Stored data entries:
◇ ◇ ◇ ◇ ◇

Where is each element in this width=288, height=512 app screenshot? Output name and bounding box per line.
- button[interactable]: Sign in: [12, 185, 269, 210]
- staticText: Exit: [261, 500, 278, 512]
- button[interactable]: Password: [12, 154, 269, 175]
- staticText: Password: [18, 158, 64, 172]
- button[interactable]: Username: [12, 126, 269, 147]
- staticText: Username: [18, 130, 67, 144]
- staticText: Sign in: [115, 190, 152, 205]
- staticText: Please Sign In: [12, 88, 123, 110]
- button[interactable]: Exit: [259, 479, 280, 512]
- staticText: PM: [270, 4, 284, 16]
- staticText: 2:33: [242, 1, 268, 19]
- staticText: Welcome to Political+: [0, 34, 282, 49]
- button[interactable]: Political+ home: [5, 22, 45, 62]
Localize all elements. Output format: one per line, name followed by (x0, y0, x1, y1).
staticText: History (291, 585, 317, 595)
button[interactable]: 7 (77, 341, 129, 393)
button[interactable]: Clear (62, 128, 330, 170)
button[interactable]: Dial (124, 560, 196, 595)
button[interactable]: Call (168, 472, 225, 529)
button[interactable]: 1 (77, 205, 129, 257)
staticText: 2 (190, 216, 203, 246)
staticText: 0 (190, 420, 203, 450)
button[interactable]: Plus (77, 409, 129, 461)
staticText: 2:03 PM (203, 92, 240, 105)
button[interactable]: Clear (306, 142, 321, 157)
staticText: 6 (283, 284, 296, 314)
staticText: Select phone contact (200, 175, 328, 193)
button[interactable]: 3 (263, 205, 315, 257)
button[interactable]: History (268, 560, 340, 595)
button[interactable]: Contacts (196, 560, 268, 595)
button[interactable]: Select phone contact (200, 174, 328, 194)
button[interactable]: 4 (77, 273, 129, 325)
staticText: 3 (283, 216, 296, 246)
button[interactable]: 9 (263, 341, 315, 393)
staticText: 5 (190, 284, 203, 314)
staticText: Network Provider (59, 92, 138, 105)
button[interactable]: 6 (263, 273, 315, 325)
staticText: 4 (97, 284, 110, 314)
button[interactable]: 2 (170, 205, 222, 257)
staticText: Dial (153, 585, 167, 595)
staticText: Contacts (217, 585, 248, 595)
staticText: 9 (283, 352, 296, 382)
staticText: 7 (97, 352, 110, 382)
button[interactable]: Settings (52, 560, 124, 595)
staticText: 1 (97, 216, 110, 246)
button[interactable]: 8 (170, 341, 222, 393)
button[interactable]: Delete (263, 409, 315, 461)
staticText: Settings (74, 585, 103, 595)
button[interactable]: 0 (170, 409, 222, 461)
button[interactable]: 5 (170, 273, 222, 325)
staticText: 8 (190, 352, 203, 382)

◇ ◇ ◇ ◇ ◇

INSTRUCTIONS FOR THE TASK ::
Wherever the string "Password" occurs in the records above, copy that line.

RESPONSE AREA ::
- button[interactable]: Password: [12, 154, 269, 175]
- staticText: Password: [18, 158, 64, 172]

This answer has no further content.